What you need to do: Search the data below for the word "mieszkania" and copy each line that holds it.

--------------------------------------------------

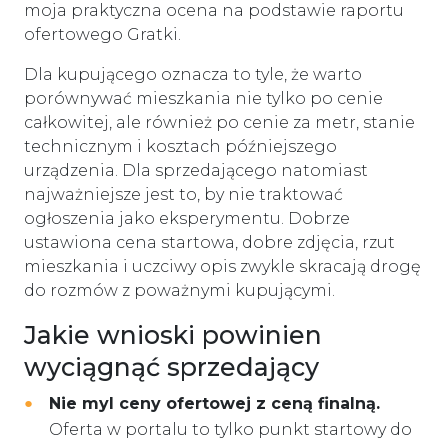
moja praktyczna ocena na podstawie raportu
ofertowego Gratki.
Dla kupującego oznacza to tyle, że warto
porównywać mieszkania nie tylko po cenie
całkowitej, ale również po cenie za metr, stanie
technicznym i kosztach późniejszego
urządzenia. Dla sprzedającego natomiast
najważniejsze jest to, by nie traktować
ogłoszenia jako eksperymentu. Dobrze
ustawiona cena startowa, dobre zdjęcia, rzut
mieszkania i uczciwy opis zwykle skracają drogę
do rozmów z poważnymi kupującymi.
Jakie wnioski powinien
wyciągnąć sprzedający
Nie myl ceny ofertowej z ceną finalną.
Oferta w portalu to tylko punkt startowy do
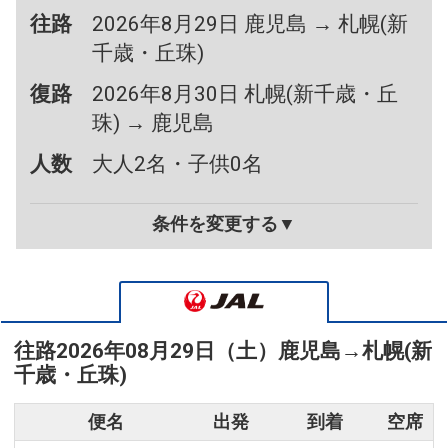
往路
2026年8月29日 鹿児島 → 札幌(新
千歳・丘珠)
復路
2026年8月30日 札幌(新千歳・丘
珠) → 鹿児島
人数
大人2名・子供0名
条件を変更する▼
往路
2026年08月29日（土）
鹿児島
→
札幌(新
千歳・丘珠)
便名
出発
到着
空席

--------------------------------------------------

Written solution:
porównywać mieszkania nie tylko po cenie
mieszkania i uczciwy opis zwykle skracają drogę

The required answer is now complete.